◆ Exercise prompt: Would you please return the data below verbatim, without its pictures?

====

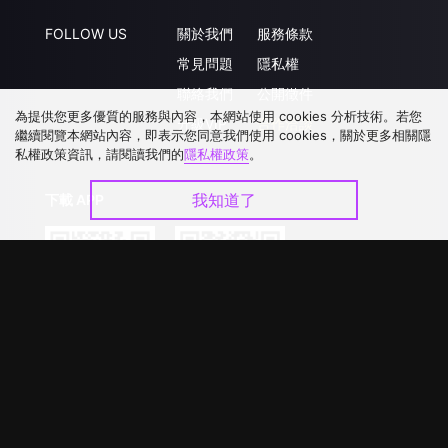
FOLLOW US
關於我們
服務條款
常見問題
隱私權
聯絡我們
公開徵件
為提供您更多優質的服務與內容，本網站使用 cookies 分析技術。若您
升級VIP
合作洽談
繼續閱覽本網站內容，即表示您同意我們使用 cookies，關於更多相關隱
私權政策資訊，請閱讀我們的
隱私權政策
。
我知道了
下載 APP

====

◆ Solved exercise:
FOLLOW US
關於我們
服務條款
常見問題
隱私權
聯絡我們
公開徵件
為提供您更多優質的服務與內容，本網站使用 cookies 分析技術。若您
升級VIP
合作洽談
繼續閱覽本網站內容，即表示您同意我們使用 cookies，關於更多相關隱
私權政策資訊，請閱讀我們的
隱私權政策
。
我知道了
下載 APP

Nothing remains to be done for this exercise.